Car l'essentiel de ce qu'on dit est humour macabre. On pourrait mourir
en riant
mais le temps nous enchâsse tous les deux, nous, jeunes et
en bonne santé.
Il n'en a pas toujours été ainsi. Je me revois m'élever
au-dessus d'un cadavre fripé avec un délice total. C'est
peut-être
le XVIème siècle & je m'enfuyais en exil pour échapper au
bûcher.
D'abord on perd la vue, puis l'ouïe, le toucher, le goût et enfin l'odorat :
c'est ce que disent les moines tibétains qui ont écrit leur
Livre des Morts.
Le feu, la solitude ou l'amour brûlent-ils plus que la mort,
je ne le
sais, mais je me revois faire 14 heures de voiture jusqu'à
Key West
& être allongé à côté de toi pour halluciner ton visage magnifique
tête de mort grimaçante. J'ai égaré le poème qui en parlait.

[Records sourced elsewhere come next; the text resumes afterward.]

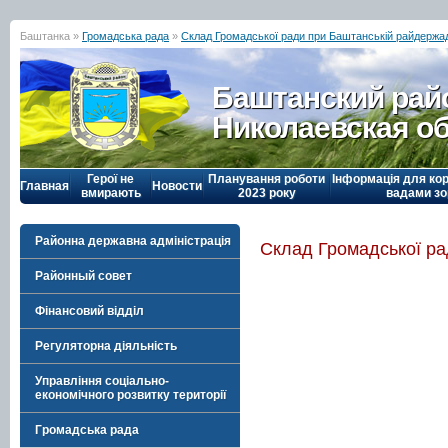
Баштанка »
Громадська рада
»
Склад Громадської ради при Баштанській райдержад
Баштанский рай
Николаевская о
Герої не
Планування роботи
Інформація для кор
Главная
Новости
вмирають
2023 року
вадами зо
Районна державна адміністрація
Склад Громадської ра
Районный совет
Фінансовий відділ
Регуляторна діяльність
Управління соціально-
економічного розвитку території
Громадська рада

Quand j'ai perdu mon premier amant, assassiné par un marine en cavale
J'ai roulé toute la nuit en hurlant désespérément
mais personne ne pouvait m'entendre. Les vitres étaient remontées. Avant de
mourir, ma femme a rêvé que notre aquarium se brisait &
que tous les poissons
gigotaient par terre dans la rue. Personne ne voulait l'aider
à les sauver.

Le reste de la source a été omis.